A few meta-analyses have consistently shown that multidisciplinary disease management programs (MDP) reduce all-cause and HF-related readmission rates.^63,273-275 For example, Roccaforte et al. reported that MDP programs significantly reduced all-cause readmission rates by 24% (odds ratio [OR], 0.76; 95% CI, 0.69-0.94) and HF readmission rates by 42% (OR, 0.58; 95% CI, 0.50-0.67).²⁷³ MDP was also associated with a significant reduction in mortality by 20% (OR, 0.80; 95% CI, 0.69-0.93) although less robust, along with improved medication prescription and adherence, improved quality of life, and reduced cost of care.

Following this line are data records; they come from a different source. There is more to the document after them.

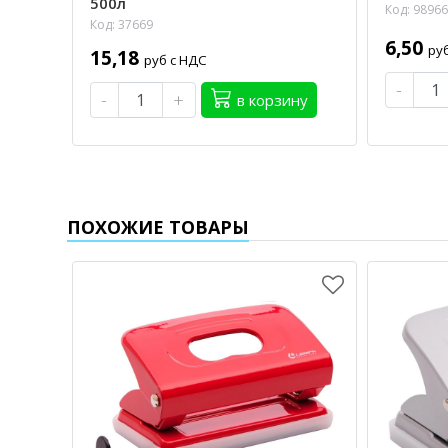
500л
Код: 98966
Код: 37669
6,50
ру
15,18
руб с НДС
-
-
+
в корзину
ПОХОЖИЕ ТОВАРЫ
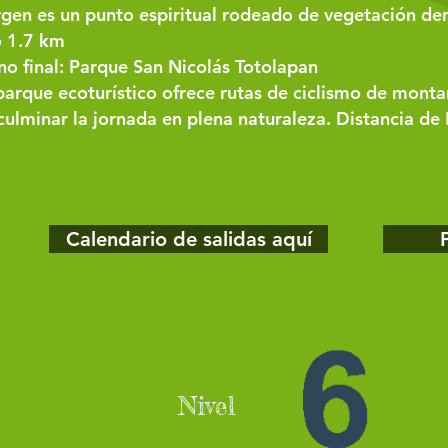
rgen es un punto espiritual rodeado de vegetación de
 1.7 km
no final: Parque San Nicolás Totolapan
parque ecoturístico ofrece rutas de ciclismo de montañ
culminar la jornada en plena naturaleza​. Distancia de
Calendario de salidas aquí
Nivel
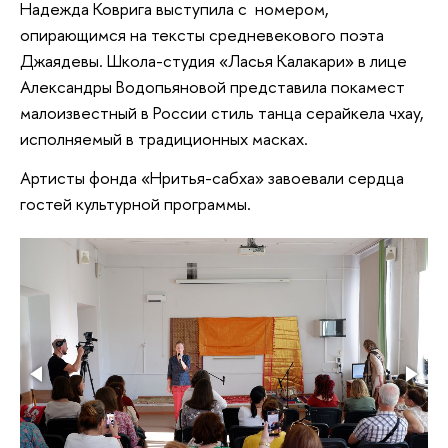
Надежда Коврига выступила с номером,
опирающимся на тексты средневекового поэта
Джаядевы. Школа-студия «Ласья Калакари» в лице
Александры Водопьяновой представила покамест
малоизвестный в России стиль танца серайкела чхау,
исполняемый в традиционных масках.
Артисты фонда «Нритья-сабха» завоевали сердца
гостей культурной программы.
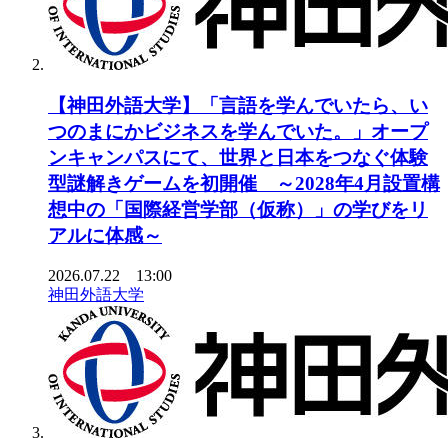
【神田外語大学】「言語を学んでいたら、い
つのまにかビジネスを学んでいた。」オープ
ンキャンパスにて、世界と日本をつなぐ体験
型謎解きゲームを初開催 ～2028年4月設置構
想中の「国際経営学部（仮称）」の学びをリ
アルに体感～
2026.07.22 13:00
神田外語大学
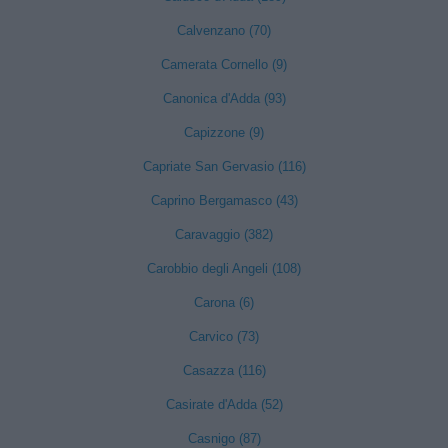
Calvenzano (70)
Camerata Cornello (9)
Canonica d'Adda (93)
Capizzone (9)
Capriate San Gervasio (116)
Caprino Bergamasco (43)
Caravaggio (382)
Carobbio degli Angeli (108)
Carona (6)
Carvico (73)
Casazza (116)
Casirate d'Adda (52)
Casnigo (87)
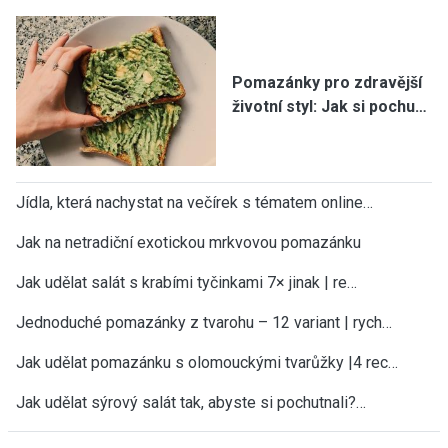
Pomazánky pro zdravější
životní styl: Jak si pochu…
Jídla, která nachystat na večírek s tématem online…
Jak na netradiční exotickou mrkvovou pomazánku
Jak udělat salát s krabími tyčinkami 7× jinak | re…
Jednoduché pomazánky z tvarohu – 12 variant | rych…
Jak udělat pomazánku s olomouckými tvarůžky |4 rec…
Jak udělat sýrový salát tak, abyste si pochutnali?…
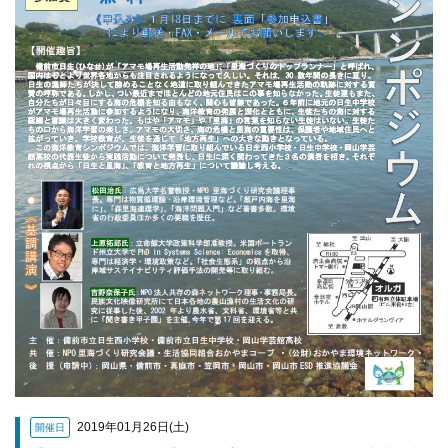
2019年01月26日(土)
開催日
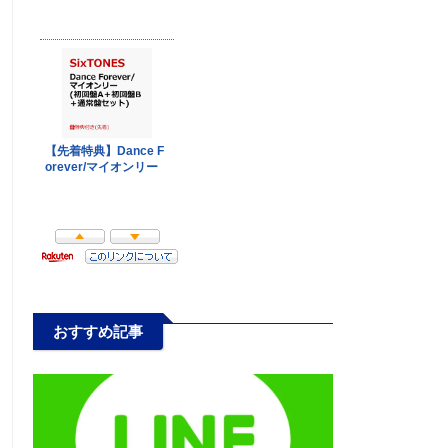
おすすめ記事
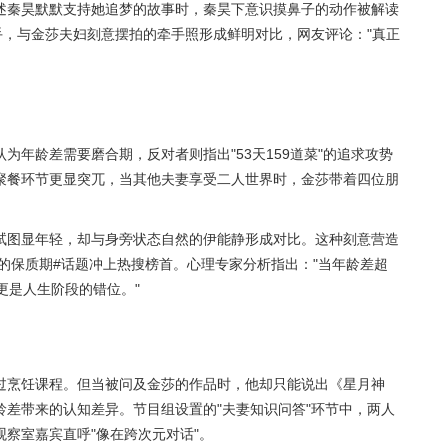
述秦昊默默支持她追梦的故事时，秦昊下意识摸鼻子的动作被解读
手，与金莎夫妇刻意摆拍的牵手照形成鲜明对比，网友评论："真正
认为年龄差需要磨合期，反对者则指出"53天159道菜"的追求攻势
聚餐环节更显突兀，当其他夫妻享受二人世界时，金莎带着四位朋
试图显年轻，却与身旁状态自然的伊能静形成对比。这种刻意营造
恋的保质期#话题冲上热搜榜首。心理专家分析指出："当年龄差超
更是人生阶段的错位。"
过烹饪课程。但当被问及金莎的作品时，他却只能说出《星月神
差带来的认知差异。节目组设置的"夫妻知识问答"环节中，两人
察室嘉宾直呼"像在跨次元对话"。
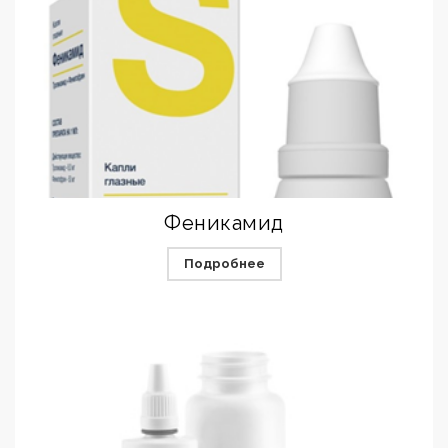
Феникамид
Подробнее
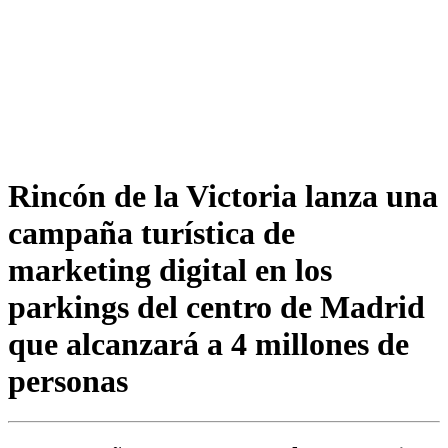
Rincón de la Victoria lanza una
campaña turística de
marketing digital en los
parkings del centro de Madrid
que alcanzará a 4 millones de
personas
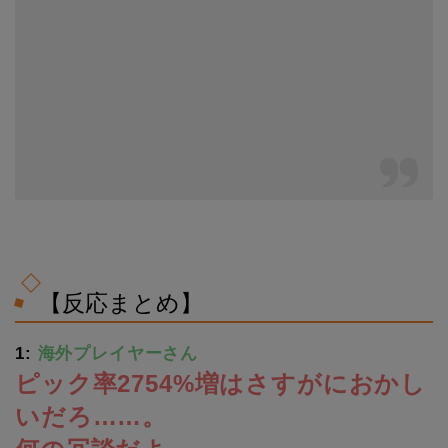
【反応まとめ】
1:
海外プレイヤーさん
ピック率2754%増はさすがにおかし
いだろ……。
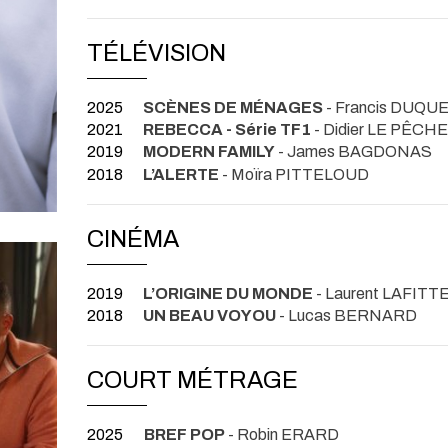
TÉLÉVISION
2025
SCÈNES DE MÉNAGES
- Francis DUQU
2021
REBECCA - Série TF1
- Didier LE PÊCH
2019
MODERN FAMILY
- James BAGDONAS
2018
L’ALERTE
- Moïra PITTELOUD
CINÉMA
2019
L’ORIGINE DU MONDE
- Laurent LAFITT
2018
UN BEAU VOYOU
- Lucas BERNARD
COURT MÉTRAGE
2025
BREF POP
- Robin ERARD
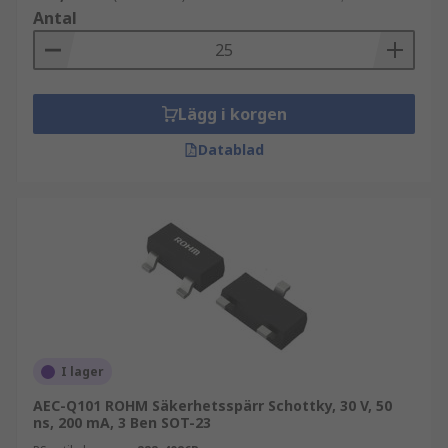
Antal
Lägg i korgen
Datablad
I lager
AEC-Q101 ROHM Säkerhetsspärr Schottky, 30 V, 50
ns, 200 mA, 3 Ben SOT-23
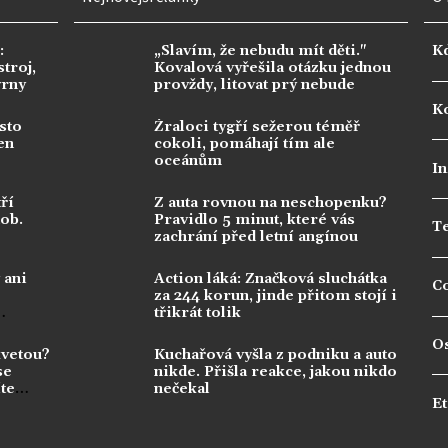
:
„Slavím, že nebudu mít děti."
K
troj,
Kovalová vyřešila otázku jednou
vrny
provždy, litovat prý nebude
Ko
sto
Žraloci tygří sežerou téměř
en
cokoli, pomáhají tím ale
oceánům
In
ří
Z auta rovnou na neschopenku?
dob.
Pravidlo 5 minut, které vás
T
zachrání před letní angínou
 ani
Action láká: Značková sluchátka
C
za 244 korun, jinde přitom stojí i
třikrát tolik
O
kvetou?
Kuchařová vyšla z podniku a auto
se
nikde. Přišla reakce, jakou nikdo
te
nečekal
Et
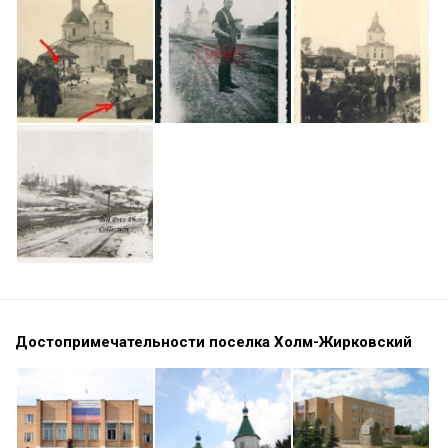
Достопримечательности поселка Холм-Жирковский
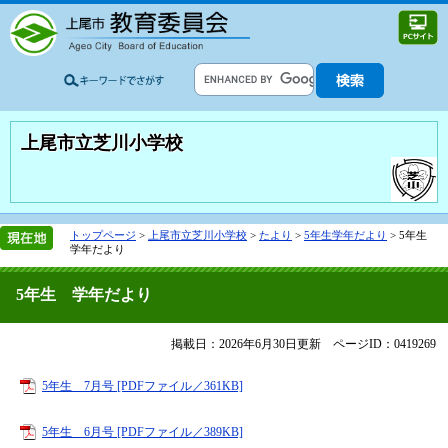
上尾市立芝川小学校
トップページ
>
上尾市立芝川小学校
>
たより
>
5年生学年だより
>
5年生
学年だより
5年生 学年だより
掲載日：2026年6月30日更新
ページID：0419269
5年生 7月号 [PDFファイル／361KB]
5年生 6月号 [PDFファイル／389KB]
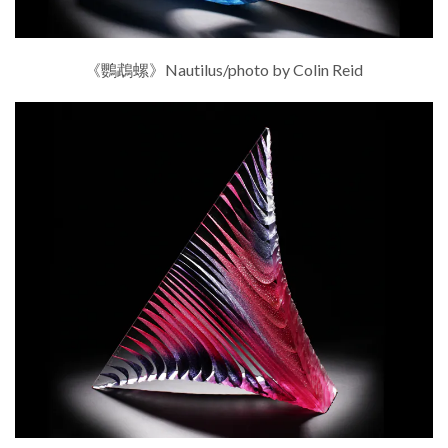
《鸚鵡螺》Nautilus/photo by Colin Reid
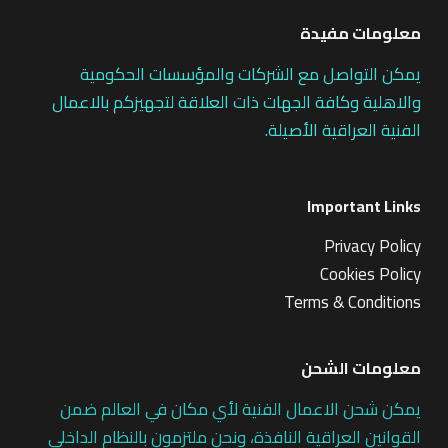
معلومات مفيدة
يمكن التواصل مع الشركات والمؤسسات الحكومية
والاهلية وكافة الجهات ذات العلاقة لتجهيزكم بالاعمال
الفنية العراقية الأصيلة.
Important Links
Privacy Policy
Cookies Policy
Terms & Conditions
معلومات الشحن
يمكن شحن الاعمال الفنية لأي مكان في العالم ضمن
القوانين العراقية النافذة، ونحن ملتزمون بالنظام الداخلي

(† in Figures 10 and 11) Activity, exercise prescription, and cardiac rehabilitation: recommendations²⁷⁶

1. Exercise training (or regular physical activity) is recommended as being safe and effective for patients with HF who can participate in improving functional status. (Class I, Level of Evidence: A)

2. Cardiac rehabilitation can be useful in clinically stable patients with HF to improve functional capacity, exercise duration, health-related quality of life, and mortality. (Class IIa, Level of Evidence: B)

(‡ in Figure 11) Palliative care²⁰⁷

The primary focus is on improving or maintaining the quality of life of a patient and the patient’s family as much as possible until the patient dies. Hospice care also includes advanced care planning, taking into account preferences for the place of death and resuscitation.

DECLARATION OF CONFLICT OF INTEREST

All the authors declare no conflict of interest.